Task prompt: Exclude all pictures, then restate the entries below word for word.

Extracted records:
++++++++++

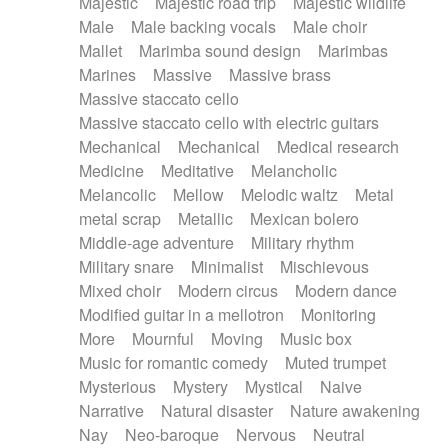
Majestic
Majestic road trip
Majestic wildlife
Male
Male backing vocals
Male choir
Mallet
Marimba sound design
Marimbas
Marines
Massive
Massive brass
Massive staccato cello
Massive staccato cello with electric guitars
Mechanical
Mechanical
Medical research
Medicine
Meditative
Melancholic
Melancolic
Mellow
Melodic waltz
Metal
metal scrap
Metallic
Mexican bolero
Middle-age adventure
Military rhythm
Military snare
Minimalist
Mischievous
Mixed choir
Modern circus
Modern dance
Modified guitar in a mellotron
Monitoring
More
Mournful
Moving
Music box
Music for romantic comedy
Muted trumpet
Mysterious
Mystery
Mystical
Naive
Narrative
Natural disaster
Nature awakening
Nay
Neo-baroque
Nervous
Neutral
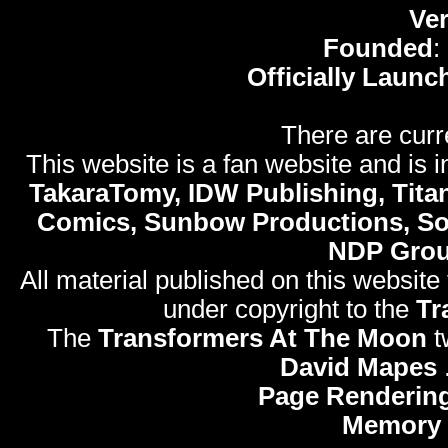
Ve
Founded
:
Officially Launc
There are curr
This website is a fan website and is in
TakaraTomy, IDW Publishing, Titan
Comics, Sunbow Productions, So
NDP Gro
All material published on this website
under copyright to the
Tr
The
Transformers At The Moon
t
David Mapes
Page Rendering
Memory 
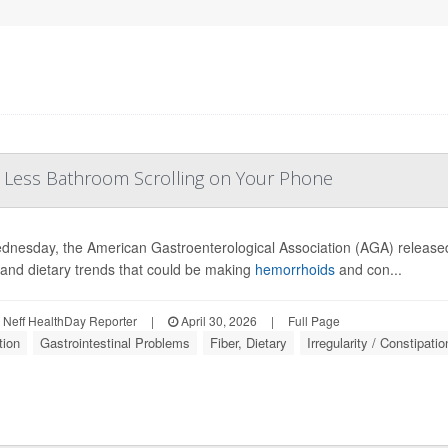
, Less Bathroom Scrolling on Your Phone
nesday, the American Gastroenterological Association (AGA) releas
 and dietary trends that could be making
hemorrhoids
and con...
Neff HealthDay Reporter
|
April 30, 2026
|
Full Page
tion
Gastrointestinal Problems
Fiber, Dietary
Irregularity / Constipatio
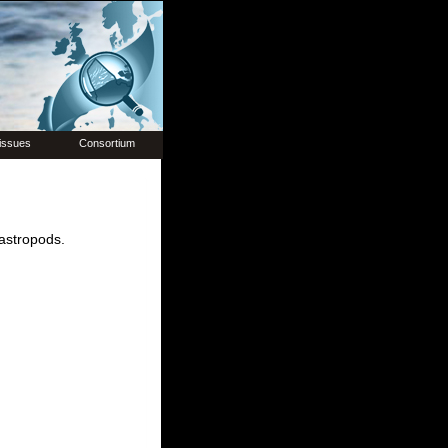
issues
Consortium
gastropods.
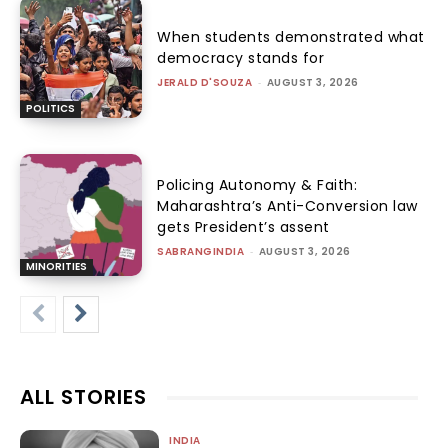
When students demonstrated what
democracy stands for
JERALD D'SOUZA
-
AUGUST 3, 2026
POLITICS
Policing Autonomy & Faith:
Maharashtra’s Anti-Conversion law
gets President’s assent
SABRANGINDIA
-
AUGUST 3, 2026
MINORITIES
ALL STORIES
INDIA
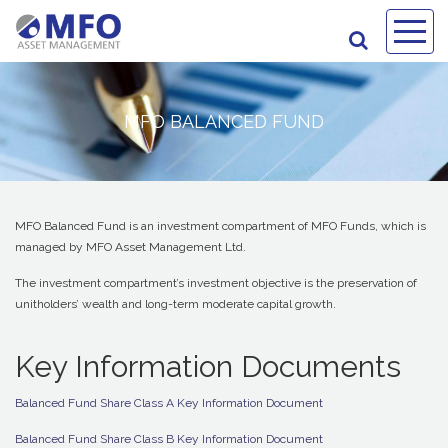
MFO BALANCED FUND
MFO Balanced Fund is an investment compartment of MFO Funds, which is
managed by MFO Asset Management Ltd.
The investment compartment’s investment objective is the preservation of
unitholders’ wealth and long-term moderate capital growth.
Key Information Documents
Balanced Fund Share Class A Key Information Document
Balanced Fund Share Class B Key Information Document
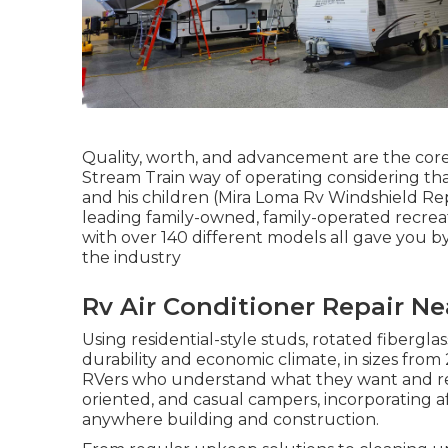
Quality, worth, and advancement are the core
Stream Train way of operating considering tha
and his children (Mira Loma Rv Windshield Rep
leading family-owned, family-operated recrea
with over 140 different models all gave you b
the industry
Rv Air Conditioner Repair N
Using residential-style studs, rotated fibergl
durability and economic climate, in sizes from 20
RVers who understand what they want and recog
oriented, and casual campers, incorporating a
anywhere building and construction.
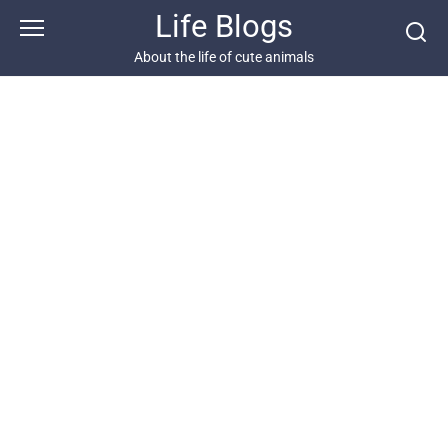
Skip
Life Blogs
to
content
About the life of cute animals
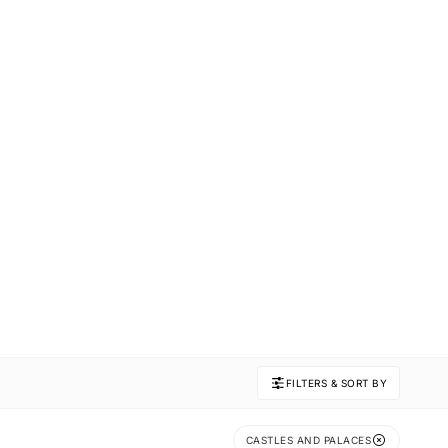
FILTERS & SORT BY
CASTLES AND PALACES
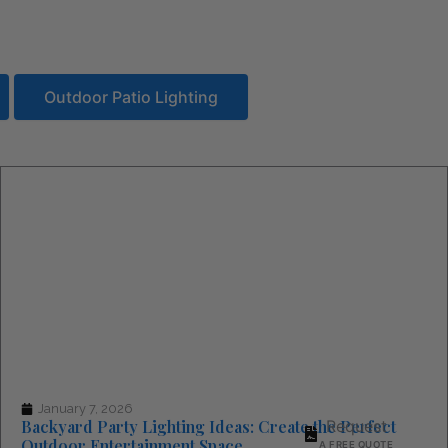
Outdoor Patio Lighting
(844) 715-4644
CALL US TOLL FREE
January 7, 2026
Backyard Party Lighting Ideas: Create the Perfect
Request
Outdoor Entertainment Space
A FREE QUOTE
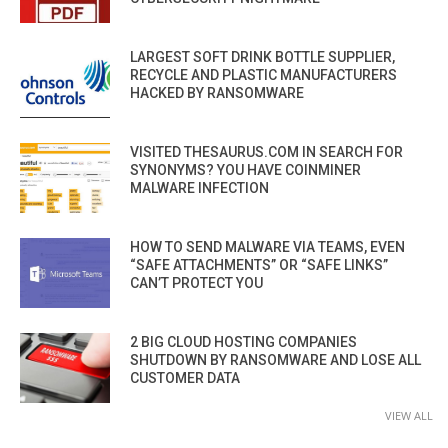
LARGEST SOFT DRINK BOTTLE SUPPLIER,
RECYCLE AND PLASTIC MANUFACTURERS
HACKED BY RANSOMWARE
VISITED THESAURUS.COM IN SEARCH FOR
SYNONYMS? YOU HAVE COINMINER
MALWARE INFECTION
HOW TO SEND MALWARE VIA TEAMS, EVEN
“SAFE ATTACHMENTS” OR “SAFE LINKS”
CAN’T PROTECT YOU
2 BIG CLOUD HOSTING COMPANIES
SHUTDOWN BY RANSOMWARE AND LOSE ALL
CUSTOMER DATA
VIEW ALL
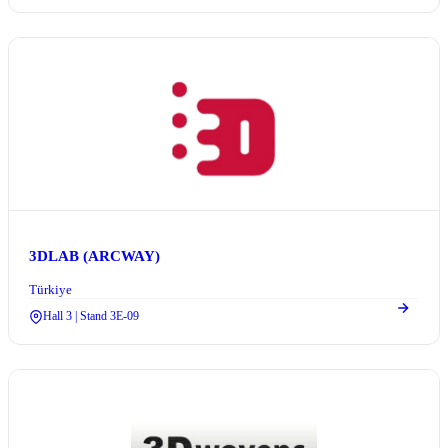
3DLAB (ARCWAY)
Türkiye
Hall 3 | Stand 3E-09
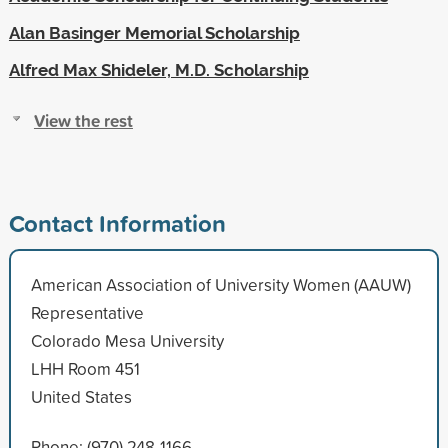
Alan Basinger Memorial Scholarship
Alfred Max Shideler, M.D. Scholarship
View the rest
Contact Information
American Association of University Women (AAUW)
Representative
Colorado Mesa University
LHH Room 451
United States
Phone: (970) 248-1166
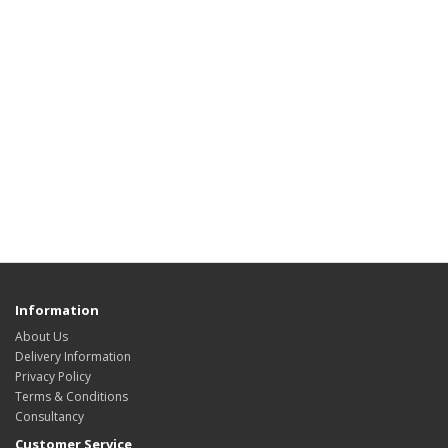
Information
About Us
Delivery Information
Privacy Policy
Terms & Conditions
Consultancy
Customer Service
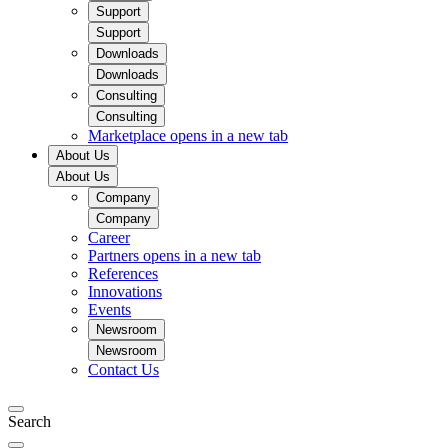
Support
Support
Downloads
Downloads
Consulting
Consulting
Marketplace
opens in a new tab
About Us
About Us
Company
Company
Career
Partners
opens in a new tab
References
Innovations
Events
Newsroom
Newsroom
Contact Us
Search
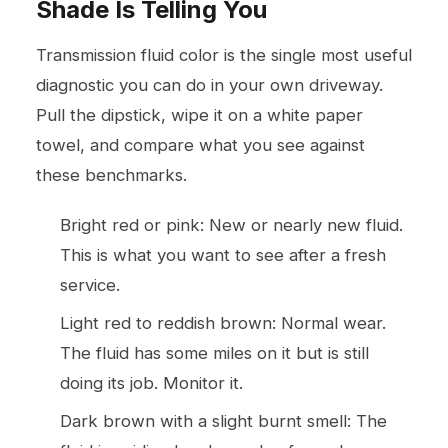
Shade Is Telling You
Transmission fluid color is the single most useful
diagnostic you can do in your own driveway.
Pull the dipstick, wipe it on a white paper
towel, and compare what you see against
these benchmarks.
Bright red or pink: New or nearly new fluid.
This is what you want to see after a fresh
service.
Light red to reddish brown: Normal wear.
The fluid has some miles on it but is still
doing its job. Monitor it.
Dark brown with a slight burnt smell: The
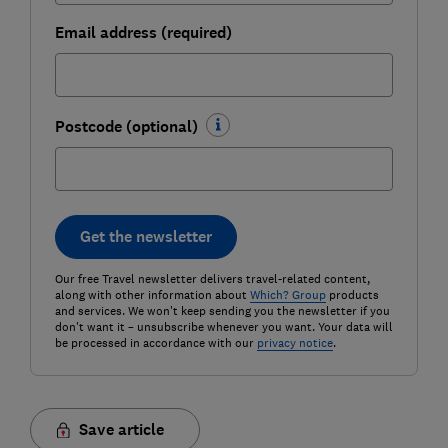
Email address (required)
Postcode (optional)
Get the newsletter
Our free Travel newsletter delivers travel-related content,
along with other information about
Which? Group
products
and services. We won't keep sending you the newsletter if you
don't want it – unsubscribe whenever you want. Your data will
be processed in accordance with our
privacy notice
.
Save article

++++++++++

Problem solution:
Majestic
Majestic road trip
Majestic wildlife
Male
Male backing vocals
Male choir
Mallet
Marimba sound design
Marimbas
Marines
Massive
Massive brass
Massive staccato cello
Massive staccato cello with electric guitars
Mechanical
Mechanical
Medical research
Medicine
Meditative
Melancholic
Melancolic
Mellow
Melodic waltz
Metal
metal scrap
Metallic
Mexican bolero
Middle-age adventure
Military rhythm
Military snare
Minimalist
Mischievous
Mixed choir
Modern circus
Modern dance
Modified guitar in a mellotron
Monitoring
More
Mournful
Moving
Music box
Music for romantic comedy
Muted trumpet
Mysterious
Mystery
Mystical
Naive
Narrative
Natural disaster
Nature awakening
Nay
Neo-baroque
Nervous
Neutral
Ve
Founded
:
Officially Launc
There are curr
This website is a fan website and is in
TakaraTomy, IDW Publishing, Titan
Comics, Sunbow Productions, So
NDP Gro
All material published on this website
under copyright to the
Tr
The
Transformers At The Moon
t
David Mapes
Page Rendering
Memory 
, Less Bathroom Scrolling on Your Phone
nesday, the American Gastroenterological Association (AGA) releas
 and dietary trends that could be making
hemorrhoids
and con...
Neff HealthDay Reporter
|
April 30, 2026
|
Full Page
tion
Gastrointestinal Problems
Fiber, Dietary
Irregularity / Constipatio
issues
Consortium
gastropods.
When students demonstrated what
democracy stands for
JERALD D'SOUZA
-
AUGUST 3, 2026
POLITICS
Policing Autonomy & Faith:
Maharashtra’s Anti-Conversion law
gets President’s assent
SABRANGINDIA
-
AUGUST 3, 2026
MINORITIES
ALL STORIES
INDIA
MFO BALANCED FUND
MFO Balanced Fund is an investment compartment of MFO Funds, which is
managed by MFO Asset Management Ltd.
The investment compartment’s investment objective is the preservation of
unitholders’ wealth and long-term moderate capital growth.
Key Information Documents
Balanced Fund Share Class A Key Information Document
Balanced Fund Share Class B Key Information Document
Quality, worth, and advancement are the core
Stream Train way of operating considering tha
and his children (Mira Loma Rv Windshield Rep
leading family-owned, family-operated recrea
with over 140 different models all gave you b
the industry
Rv Air Conditioner Repair N
Using residential-style studs, rotated fibergl
durability and economic climate, in sizes from 20
RVers who understand what they want and recog
oriented, and casual campers, incorporating a
anywhere building and construction.
Skip
Life Blogs
to
content
About the life of cute animals
FILTERS & SORT BY
CASTLES AND PALACES
Outdoor Patio Lighting
(844) 715-4644
CALL US TOLL FREE
January 7, 2026
Backyard Party Lighting Ideas: Create the Perfect
Request
Outdoor Entertainment Space
A FREE QUOTE
LARGEST SOFT DRINK BOTTLE SUPPLIER,
RECYCLE AND PLASTIC MANUFACTURERS
HACKED BY RANSOMWARE
VISITED THESAURUS.COM IN SEARCH FOR
SYNONYMS? YOU HAVE COINMINER
MALWARE INFECTION
HOW TO SEND MALWARE VIA TEAMS, EVEN
“SAFE ATTACHMENTS” OR “SAFE LINKS”
CAN’T PROTECT YOU
2 BIG CLOUD HOSTING COMPANIES
SHUTDOWN BY RANSOMWARE AND LOSE ALL
CUSTOMER DATA
VIEW ALL
3DLAB (ARCWAY)
Türkiye
Hall 3 | Stand 3E-09
Alan Basinger Memorial Scholarship
Alfred Max Shideler, M.D. Scholarship
View the rest
Contact Information
American Association of University Women (AAUW)
Representative
Colorado Mesa University
LHH Room 451
United States
Phone: (970) 248-1166
Information
About Us
Delivery Information
Privacy Policy
Terms & Conditions
Consultancy
Customer Service
Support
Support
Downloads
Downloads
Consulting
Consulting
Marketplace
opens in a new tab
About Us
About Us
Company
Company
Career
Partners
opens in a new tab
References
Innovations
Events
Newsroom
Newsroom
Contact Us
Search
Shade Is Telling You
Transmission fluid color is the single most useful
diagnostic you can do in your own driveway.
Pull the dipstick, wipe it on a white paper
towel, and compare what you see against
these benchmarks.
Bright red or pink: New or nearly new fluid.
This is what you want to see after a fresh
service.
Light red to reddish brown: Normal wear.
The fluid has some miles on it but is still
doing its job. Monitor it.
Dark brown with a slight burnt smell: The
Email address (required)
Postcode (optional)
Get the newsletter
Our free Travel newsletter delivers travel-related content,
along with other information about
Which? Group
products
and services. We won't keep sending you the newsletter if you
don't want it – unsubscribe whenever you want. Your data will
be processed in accordance with our
privacy notice
.
Save article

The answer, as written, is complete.